• [TASK STATEMENT] Starting with the line that contains "Idén nyáron is lesz színjátszó tábor!", set down each line through the end of the entries below, exactly and with nothing added.

• [PROVIDED MATERIAL]
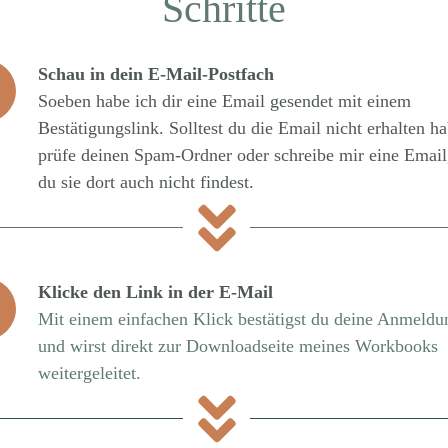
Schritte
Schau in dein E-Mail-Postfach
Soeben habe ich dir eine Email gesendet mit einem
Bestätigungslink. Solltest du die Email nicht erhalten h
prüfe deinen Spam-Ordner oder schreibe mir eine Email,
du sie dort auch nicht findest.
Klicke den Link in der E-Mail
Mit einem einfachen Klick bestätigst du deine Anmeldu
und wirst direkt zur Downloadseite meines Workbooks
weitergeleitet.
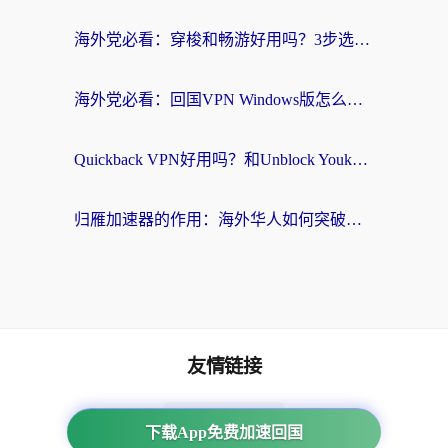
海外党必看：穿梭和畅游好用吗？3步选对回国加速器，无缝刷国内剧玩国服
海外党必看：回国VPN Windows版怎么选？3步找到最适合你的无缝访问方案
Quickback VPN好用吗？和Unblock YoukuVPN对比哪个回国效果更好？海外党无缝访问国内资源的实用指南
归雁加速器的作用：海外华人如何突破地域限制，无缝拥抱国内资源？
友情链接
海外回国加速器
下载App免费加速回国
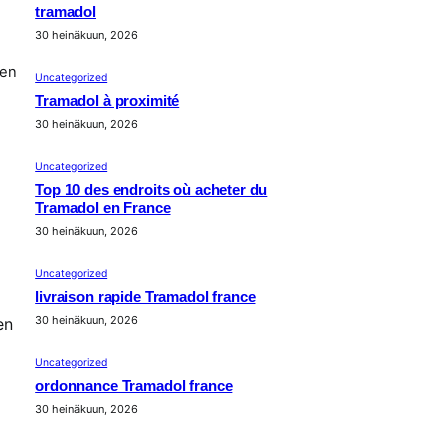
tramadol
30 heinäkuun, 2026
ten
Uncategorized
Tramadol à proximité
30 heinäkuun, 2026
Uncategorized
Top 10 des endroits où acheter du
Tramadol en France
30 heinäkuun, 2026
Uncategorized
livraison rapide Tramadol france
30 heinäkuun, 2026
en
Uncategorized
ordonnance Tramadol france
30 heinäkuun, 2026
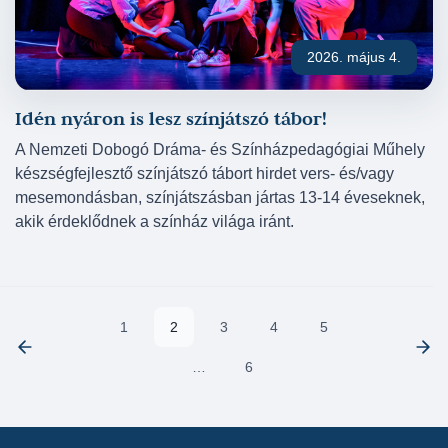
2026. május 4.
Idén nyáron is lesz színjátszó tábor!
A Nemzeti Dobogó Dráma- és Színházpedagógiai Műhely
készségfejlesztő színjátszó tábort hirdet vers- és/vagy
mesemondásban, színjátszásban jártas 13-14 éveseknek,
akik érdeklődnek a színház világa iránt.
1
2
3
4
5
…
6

• [PROBLEM SOLUTION]
Idén nyáron is lesz színjátszó tábor!
A Nemzeti Dobogó Dráma- és Színházpedagógiai Műhely
készségfejlesztő színjátszó tábort hirdet vers- és/vagy
mesemondásban, színjátszásban jártas 13-14 éveseknek,
akik érdeklődnek a színház világa iránt.
1
2
3
4
5
…
6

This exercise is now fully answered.